◆ **Goal of the exercise**: When checking the entries below, count every line with the word "HAMBURGS", then give only that number.

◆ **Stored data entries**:
● ● ● ● ● ● ●

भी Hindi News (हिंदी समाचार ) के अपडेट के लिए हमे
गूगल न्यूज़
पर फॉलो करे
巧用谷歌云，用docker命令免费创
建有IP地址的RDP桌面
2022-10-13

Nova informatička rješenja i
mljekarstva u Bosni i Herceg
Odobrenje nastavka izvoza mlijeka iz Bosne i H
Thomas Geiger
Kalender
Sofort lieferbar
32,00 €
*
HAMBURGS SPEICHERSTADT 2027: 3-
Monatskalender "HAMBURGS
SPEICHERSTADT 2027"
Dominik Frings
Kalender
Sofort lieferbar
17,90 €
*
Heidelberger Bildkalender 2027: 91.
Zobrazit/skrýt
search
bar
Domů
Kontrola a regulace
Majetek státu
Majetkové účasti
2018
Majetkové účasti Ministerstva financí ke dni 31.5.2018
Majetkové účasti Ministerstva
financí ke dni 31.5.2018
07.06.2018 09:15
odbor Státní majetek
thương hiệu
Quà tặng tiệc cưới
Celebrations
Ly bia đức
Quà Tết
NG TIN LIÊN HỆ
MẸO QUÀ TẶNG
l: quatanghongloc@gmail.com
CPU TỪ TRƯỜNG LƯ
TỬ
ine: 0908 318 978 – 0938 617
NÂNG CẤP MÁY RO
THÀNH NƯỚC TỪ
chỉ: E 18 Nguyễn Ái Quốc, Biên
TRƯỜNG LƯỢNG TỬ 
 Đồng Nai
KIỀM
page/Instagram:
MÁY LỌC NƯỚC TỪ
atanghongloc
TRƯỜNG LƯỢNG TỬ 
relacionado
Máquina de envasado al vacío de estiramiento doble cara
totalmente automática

● ● ● ● ● ● ●

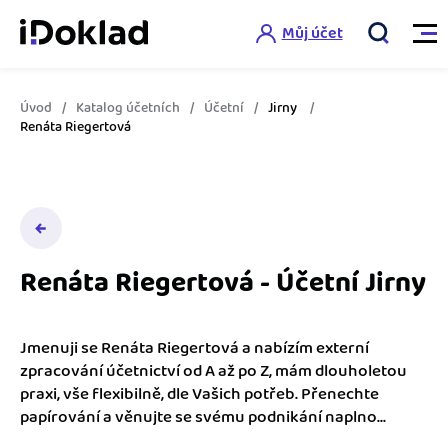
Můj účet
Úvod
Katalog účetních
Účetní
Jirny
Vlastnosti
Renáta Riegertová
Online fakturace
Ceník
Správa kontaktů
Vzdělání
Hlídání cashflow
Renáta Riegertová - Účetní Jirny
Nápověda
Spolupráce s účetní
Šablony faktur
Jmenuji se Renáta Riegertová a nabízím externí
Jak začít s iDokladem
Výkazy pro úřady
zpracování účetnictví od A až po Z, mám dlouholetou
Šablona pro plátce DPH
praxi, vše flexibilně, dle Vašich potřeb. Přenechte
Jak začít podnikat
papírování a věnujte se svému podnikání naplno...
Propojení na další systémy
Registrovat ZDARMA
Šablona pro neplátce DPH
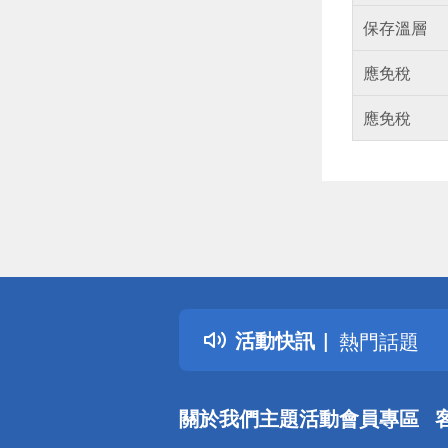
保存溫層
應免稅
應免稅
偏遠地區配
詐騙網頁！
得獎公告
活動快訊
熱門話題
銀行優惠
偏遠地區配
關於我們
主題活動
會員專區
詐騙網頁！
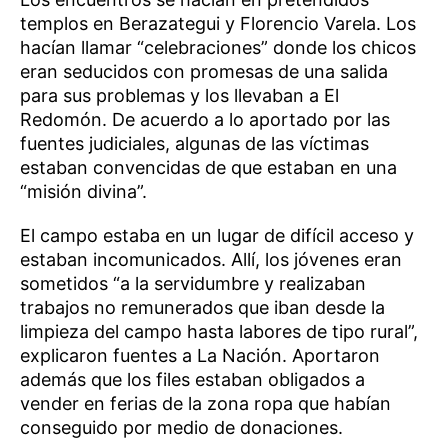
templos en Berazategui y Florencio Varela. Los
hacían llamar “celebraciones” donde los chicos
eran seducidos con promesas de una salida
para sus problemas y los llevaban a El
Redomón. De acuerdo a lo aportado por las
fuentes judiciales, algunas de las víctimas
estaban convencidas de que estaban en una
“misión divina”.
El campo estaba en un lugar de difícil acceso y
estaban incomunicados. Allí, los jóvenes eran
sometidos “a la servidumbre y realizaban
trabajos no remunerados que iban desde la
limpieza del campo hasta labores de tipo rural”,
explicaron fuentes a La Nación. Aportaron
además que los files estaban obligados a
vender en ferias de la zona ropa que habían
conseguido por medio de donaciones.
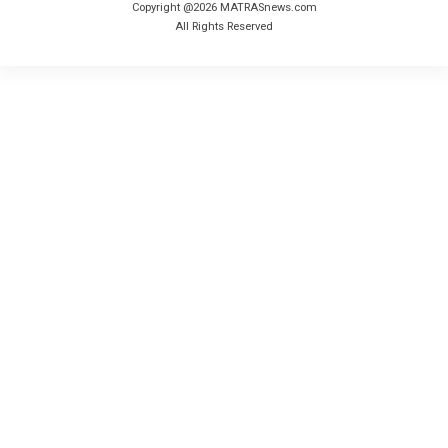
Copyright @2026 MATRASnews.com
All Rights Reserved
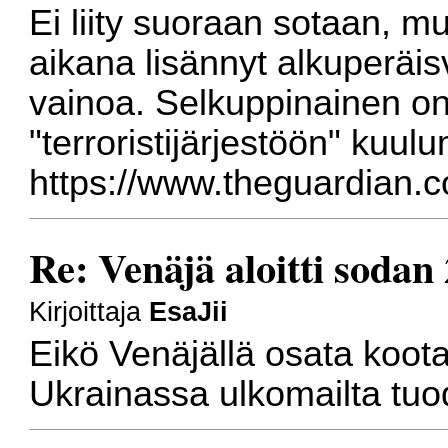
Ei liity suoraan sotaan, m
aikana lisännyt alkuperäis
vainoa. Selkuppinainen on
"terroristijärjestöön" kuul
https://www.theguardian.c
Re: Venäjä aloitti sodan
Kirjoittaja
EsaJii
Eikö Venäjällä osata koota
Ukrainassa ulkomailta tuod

● ● ● ● ● ● ●

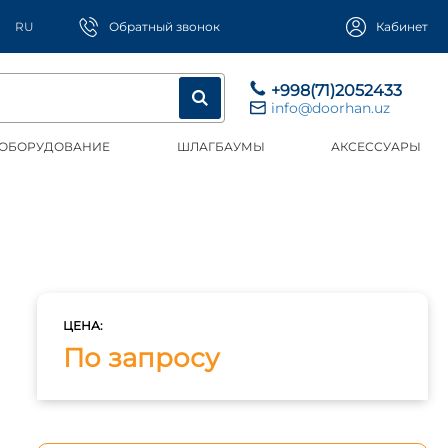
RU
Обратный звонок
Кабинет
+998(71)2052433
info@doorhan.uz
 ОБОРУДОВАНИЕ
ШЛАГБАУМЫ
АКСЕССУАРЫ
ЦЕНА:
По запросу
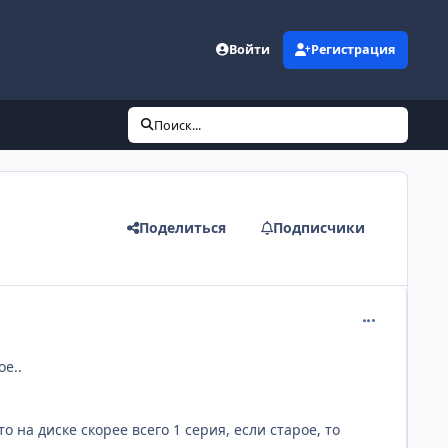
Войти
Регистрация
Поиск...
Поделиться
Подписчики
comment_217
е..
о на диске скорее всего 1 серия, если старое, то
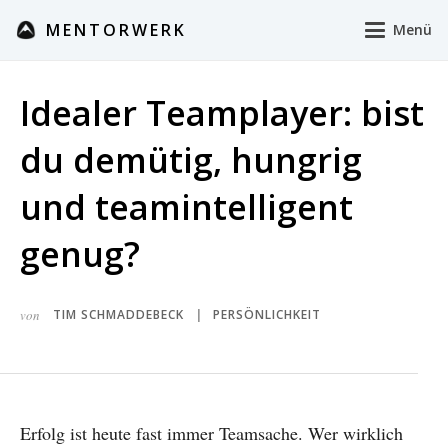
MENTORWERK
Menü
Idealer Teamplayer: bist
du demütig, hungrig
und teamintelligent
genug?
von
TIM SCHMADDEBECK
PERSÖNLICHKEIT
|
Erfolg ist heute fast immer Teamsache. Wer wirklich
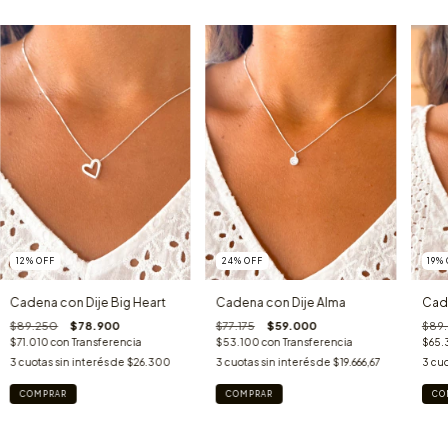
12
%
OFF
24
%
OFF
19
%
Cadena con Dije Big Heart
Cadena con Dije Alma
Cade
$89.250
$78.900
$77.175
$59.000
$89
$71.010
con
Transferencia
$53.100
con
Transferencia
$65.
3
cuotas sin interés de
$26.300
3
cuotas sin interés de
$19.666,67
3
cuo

● ● ● ● ● ● ●

◆ **Answer box**: 2